Admiral Keating, looking at the environment we have around
us and the changing and emerging threats having to deal with
missiles, can you tell us a little bit about PACOM's ability
with respect to missile defense and if you think that
capability is up to task with the known threats today and maybe
the emerging threats and, if there are shortcomings, what those
might be and where the challenges lie ahead?
Admiral Keating. Congressman, we are up to task, I believe.
We are ready to defend U.S. territory, our allies, and our
national interests as the President so directs. We are
monitoring all the international threats as closely as we can,
and we are prepared when directed to respond to those crises
whenever and wherever they occur.
We are working closely with Japan, as they have fielded a
defense capability of their own in the form of their Aegis
destroyer. John Craddock mentioned them earlier in his theater.
So, too, does Japan have them. They have demonstrated their
capability recently in a test in waters north of Hawaii.

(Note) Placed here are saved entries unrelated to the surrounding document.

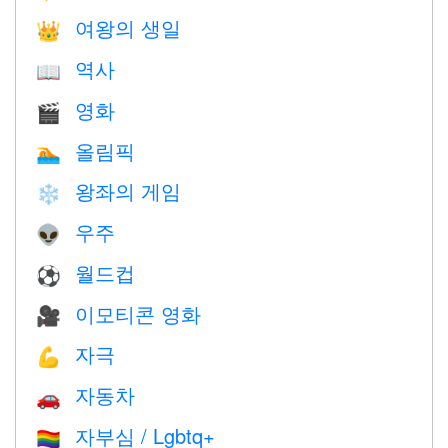
여왕의 생일
👑
역사
📖
영화
🎬
올림픽
🏊
왕좌의 게임
❄️
우주
👽
월드컵
⚽
이모티콘 영화
🎥
자극
💪
자동차
🚗
자부심 / Lgbtq+
🏳️‍🌈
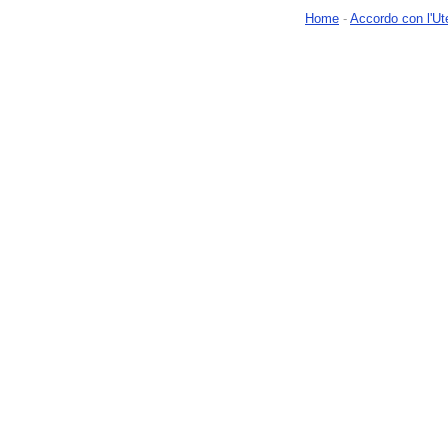
Home
-
Accordo con l'Ut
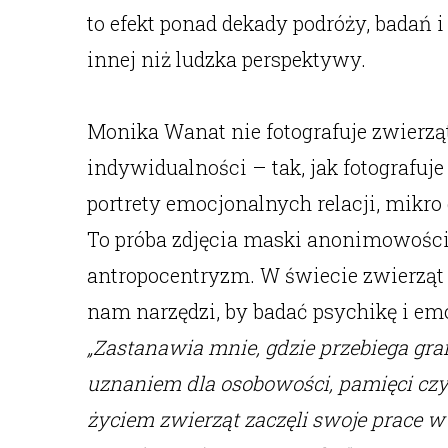
to efekt ponad dekady podróży, badań 
innej niż ludzka perspektywy.
Monika Wanat nie fotografuje zwierząt 
indywidualności – tak, jak fotografuj
portrety emocjonalnych relacji, mikro
To próba zdjęcia maski anonimowości
antropocentryzm. W świecie zwierząt a
nam narzędzi, by badać psychikę i em
„Zastanawia mnie, gdzie przebiega gr
uznaniem dla osobowości, pamięci czy 
życiem zwierząt zaczęli swoje prace w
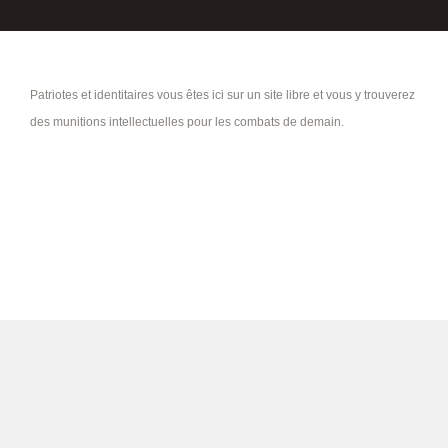
Patriotes et identitaires vous êtes ici sur un site libre et vous y trouverez
des munitions intellectuelles pour les combats de demain.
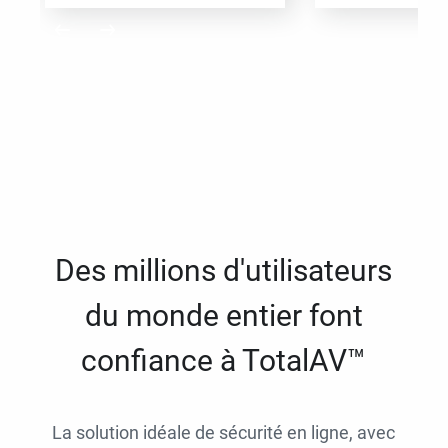
Des millions d'utilisateurs
du monde entier font
confiance à TotalAV™
La solution idéale de sécurité en ligne, avec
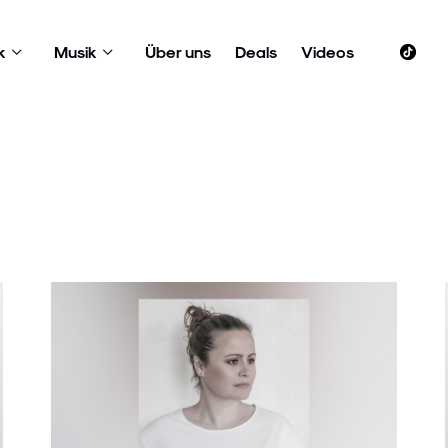
k
Musik
Über uns
Deals
Videos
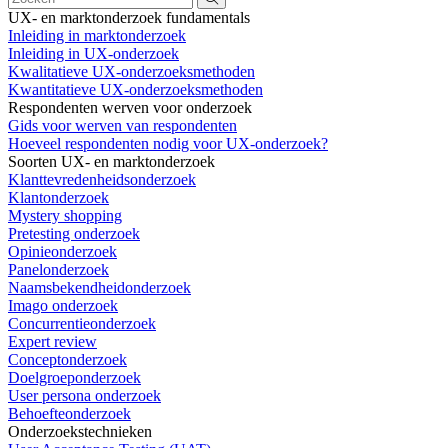
UX- en marktonderzoek fundamentals
Inleiding in marktonderzoek
Inleiding in UX-onderzoek
Kwalitatieve UX-onderzoeksmethoden
Kwantitatieve UX-onderzoeksmethoden
Respondenten werven voor onderzoek
Gids voor werven van respondenten
Hoeveel respondenten nodig voor UX-onderzoek?
Soorten UX- en marktonderzoek
Klanttevredenheidsonderzoek
Klantonderzoek
Mystery shopping
Pretesting onderzoek
Opinieonderzoek
Panelonderzoek
Naamsbekendheidonderzoek
Imago onderzoek
Concurrentieonderzoek
Expert review
Conceptonderzoek
Doelgroeponderzoek
User persona onderzoek
Behoefteonderzoek
Onderzoekstechnieken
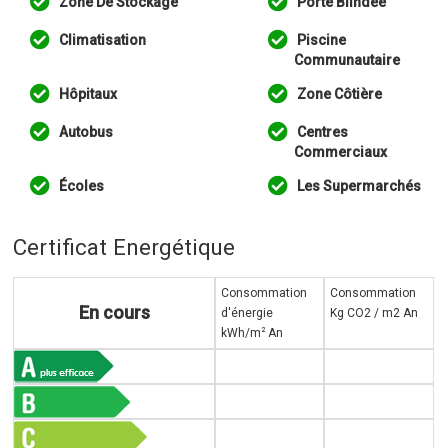
Zone De Stockage
Porte Blindée
Climatisation
Piscine
Communautaire
Hôpitaux
Zone Côtière
Autobus
Centres
Commerciaux
Écoles
Les Supermarchés
Certificat Energétique
Consommation
Consommation
En cours
d'énergie
Kg CO2 / m2 An
2
kWh/m
An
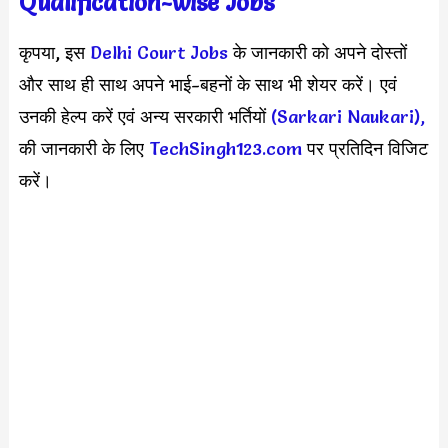
Qualification-wis
e Jobs
कृपया, इस
Delhi Court Jobs
के जानकारी को अपने दोस्तों
और साथ ही साथ अपने भाई-बहनों के साथ भी शेयर करें। एवं
उनकी हेल्प करें एवं अन्य सरकारी भर्तियों
(Sarkari Naukari),
की जानकारी के लिए
TechSingh123.com
पर प्रतिदिन विजिट
करें।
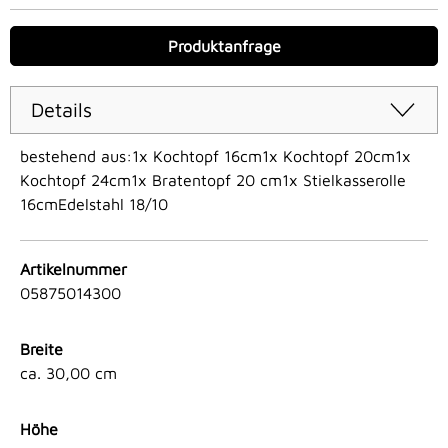
Produktanfrage
Details
bestehend aus:1x Kochtopf 16cm1x Kochtopf 20cm1x
Kochtopf 24cm1x Bratentopf 20 cm1x Stielkasserolle
16cmEdelstahl 18/10
Artikelnummer
05875014300
Breite
ca. 30,00 cm
Höhe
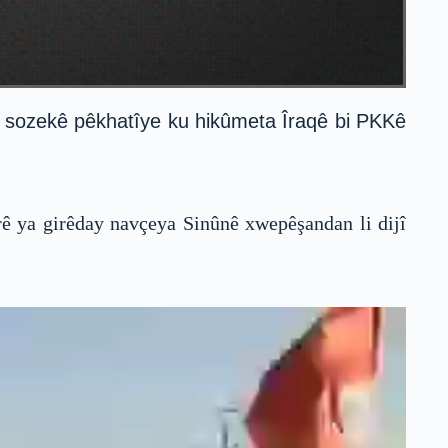
er sozekê pêkhatîye ku hikûmeta Îraqê bi PKKê
ê ya girêday navçeya Sinûnê xwepêşandan li dijî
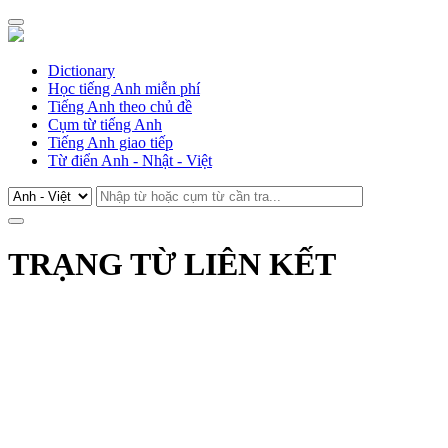
Dictionary
Học tiếng Anh miễn phí
Tiếng Anh theo chủ đề
Cụm từ tiếng Anh
Tiếng Anh giao tiếp
Từ điển Anh - Nhật - Việt
TRẠNG TỪ LIÊN KẾT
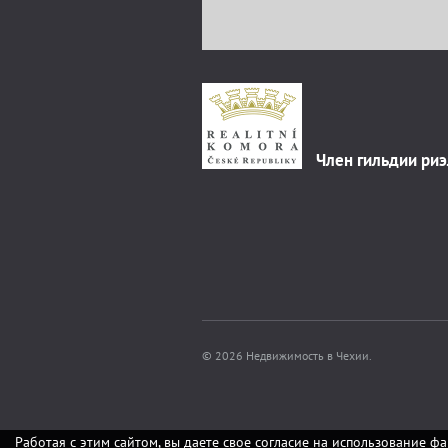
Член гильдии ри
© 2026 Недвижимость в Чехии.
Работая с этим сайтом, вы даете свое согласие на использование фа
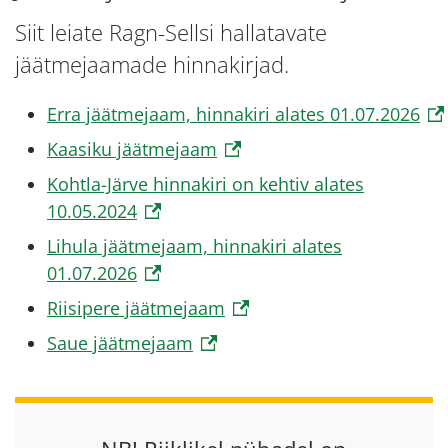
Siit leiate Ragn-Sellsi hallatavate
jäätmejaamade hinnakirjad.
Erra jäätmejaam, hinnakiri alates 01.07.2026
Kaasiku jäätmejaam
Kohtla-Järve hinnakiri on kehtiv alates
10.05.2024
Lihula jäätmejaam, hinnakiri alates
01.07.2026
Riisipere jäätmejaam
Saue jäätmejaam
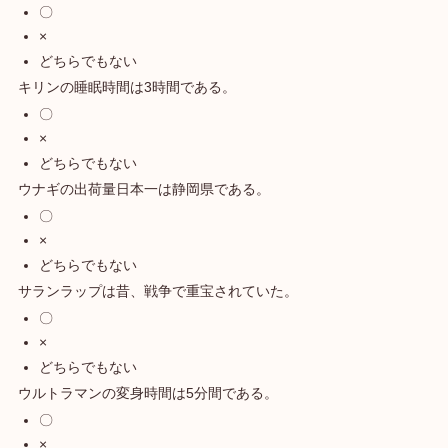
〇
×
どちらでもない
キリンの睡眠時間は3時間である。
〇
×
どちらでもない
ウナギの出荷量日本一は静岡県である。
〇
×
どちらでもない
サランラップは昔、戦争で重宝されていた。
〇
×
どちらでもない
ウルトラマンの変身時間は5分間である。
〇
×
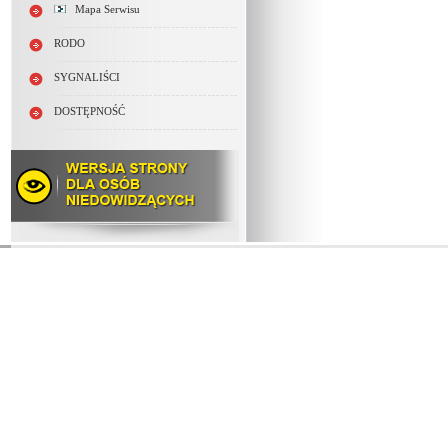
Mapa Serwisu
RODO
SYGNALIŚCI
DOSTĘPNOŚĆ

So across the spectrum we have concerns with missile
activities in North Korea, as Skip mentioned earlier, but I
know we are ready to defend our territory and our allies.
Mr. Wittman. Thank you, Admiral. A little bit about space
assets, based on the post-Chinese ASAT test experience do you
believe PACOM has sufficient space assets based on some of
these emerging issues that we see?
Admiral Keating. Congressman, we have sufficient, but we
are a little lean in some areas, if you would, and we are
working with General Chilton and the United States Strategic
Command (USSTRATCOM) to fortify several of those areas where we
might be a little weaker than others. The technical answer
would be better given to you in an off the record, but
classified statement, sir.
Mr. Wittman. Thanks, Admiral. How is the growth of regional
associations in the Asia-Pacific area challenging the U.S. role
on security issues and altering U.S. bilateral security
relations in that region? And if there are those issues, what
might PACOM be doing to address that?
Admiral Keating. It is a fertile field, I think,
Congressman. Our policy of partnership and presence lends
itself to application across a fairly broad spectrum of
engagement opportunities, of dialogue, enriched and expanding.
It has been said that there is no country or agency so big that
they can do it alone in the Pacific, nor is there any agency or
country so small that they can't make a significant
contribution.
The Republic of Tonga, a very small Pacific Nation, has
provided troops for the defense of bases in Iraq for almost 3
years. Mongolia has helped us in ways, big and small. Many of
our allies and partners are contributing resources and
personnel in the Iraqi and Afghani areas.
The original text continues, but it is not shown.